Hanoi Medical University (HMU) is not merely the oldest medical university in Vietnam it is the institution from which Vietnamese modern medicine itself was born. Founded in 1902 under the French colonial administration as the École de Médecine de l'Indochine (Indochina School of Medicine), HMU has a 124-year history that predates Vietnamese independence by more than four decades. It has been, at every stage of Vietnam's modern history colonial, wartime, post-unification, and the current Đổi Mới reform era the country's primary centre for medical education, research, and public health leadership. Virtually every senior physician, health ministry official, and medical academic in Vietnam today has either graduated from or been trained alongside the HMU tradition.
Located in the heart of Hanoi at 1 Ton That Tung Street, the university sits adjacent to the Hanoi Medical University Hospital and within easy reach of Vietnam's national hospital network including the National Hospital of Paediatrics, the National Hospital of Obstetrics and Gynaecology, E Hospital, National Cancer Hospital, National Institute of Haematology and Blood Transfusion, and the National Hospital for Tropical Diseases. This affiliation with Vietnam's most specialised national hospitals gives HMU students access to a clinical breadth and complexity that no other Vietnamese medical university can replicate. Students encountering tropical medicine, haematological disorders, and oncology at national referral centres during their clinical years develop diagnostic skills shaped by real case diversity rather than textbook simulation.
The English-medium MBBS programme at HMU equivalent to the six-year General Medicine degree is taught in two phases: a pre-clinical phase covering foundational sciences (anatomy, physiology, biochemistry, pathology, pharmacology, and microbiology) in Years One and Two, and a progressive clinical phase from Year Three through Year Five, followed by a mandatory 12-month internship in Year Six. The curriculum follows NMC FMGL Regulations and has been expanded in the 2026–27 cycle to accommodate increasing international student demand.

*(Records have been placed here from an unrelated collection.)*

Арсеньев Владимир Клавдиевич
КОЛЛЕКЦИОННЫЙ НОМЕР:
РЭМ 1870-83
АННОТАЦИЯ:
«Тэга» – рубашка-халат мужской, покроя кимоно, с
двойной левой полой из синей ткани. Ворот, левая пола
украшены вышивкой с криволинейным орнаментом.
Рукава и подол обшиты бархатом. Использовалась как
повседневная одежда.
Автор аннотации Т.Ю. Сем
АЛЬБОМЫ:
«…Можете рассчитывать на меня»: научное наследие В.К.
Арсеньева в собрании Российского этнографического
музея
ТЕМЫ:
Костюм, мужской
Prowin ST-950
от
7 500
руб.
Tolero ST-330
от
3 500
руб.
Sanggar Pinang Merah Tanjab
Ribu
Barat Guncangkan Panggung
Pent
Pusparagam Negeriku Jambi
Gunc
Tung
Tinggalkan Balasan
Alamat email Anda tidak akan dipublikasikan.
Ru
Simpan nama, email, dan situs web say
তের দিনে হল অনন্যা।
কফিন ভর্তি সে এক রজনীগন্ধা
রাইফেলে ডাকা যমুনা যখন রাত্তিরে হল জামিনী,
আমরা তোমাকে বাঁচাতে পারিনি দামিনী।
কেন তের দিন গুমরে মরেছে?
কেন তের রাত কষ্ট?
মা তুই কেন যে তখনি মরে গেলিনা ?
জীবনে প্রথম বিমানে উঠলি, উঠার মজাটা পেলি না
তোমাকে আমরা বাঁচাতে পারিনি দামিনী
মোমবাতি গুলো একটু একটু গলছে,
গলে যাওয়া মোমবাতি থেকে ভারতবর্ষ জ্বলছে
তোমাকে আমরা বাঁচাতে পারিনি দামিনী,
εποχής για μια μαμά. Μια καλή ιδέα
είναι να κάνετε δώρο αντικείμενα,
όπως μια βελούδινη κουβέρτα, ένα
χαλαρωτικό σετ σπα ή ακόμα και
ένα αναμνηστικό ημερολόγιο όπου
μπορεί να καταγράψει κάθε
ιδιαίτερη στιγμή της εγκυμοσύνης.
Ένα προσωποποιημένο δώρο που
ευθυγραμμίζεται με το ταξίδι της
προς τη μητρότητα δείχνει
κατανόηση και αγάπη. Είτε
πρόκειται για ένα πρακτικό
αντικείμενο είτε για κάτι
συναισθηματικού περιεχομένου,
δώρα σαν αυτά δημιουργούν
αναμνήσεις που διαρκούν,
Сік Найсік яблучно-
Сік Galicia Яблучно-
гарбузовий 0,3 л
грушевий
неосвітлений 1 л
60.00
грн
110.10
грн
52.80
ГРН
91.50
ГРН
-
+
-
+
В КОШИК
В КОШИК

HMU is recognised by the NMC of India, WHO, FAIMER, and is listed in the WDOMS. Graduates are eligible for NExT in India, USMLE in the United States, and PLAB in the United Kingdom. Annual tuition is approximately VND 85,000,000–105,000,000 per year (approximately USD 3,300–4,100 or ₹2.97–3.69 lakh per year), making HMU one of the most affordable top-ranked medical universities in Southeast Asia. The 2026–27 application portal opened in early 2026 with a priority deadline in June 2026.
Hanoi itself is one of Southeast Asia's most compelling student cities a capital of two thousand years of continuous habitation, where French colonial architecture, ancient temples, bustling street food markets, and modern commercial districts coexist in one of the world's most walkable urban environments. Vietnamese cuisine is among the most celebrated in the world, and food costs for students are minimal. The climate is subtropical: warm and humid with a distinct cool-dry season (November–February). Flight time from major Indian cities to Hanoi's Noi Bai International Airport is approximately 3–4 hours. For students who want the oldest, most nationally prestigious, and clinically richest Vietnamese medical university at one of the lowest tuition rates available in Southeast Asia, Hanoi Medical University is the definitive first choice.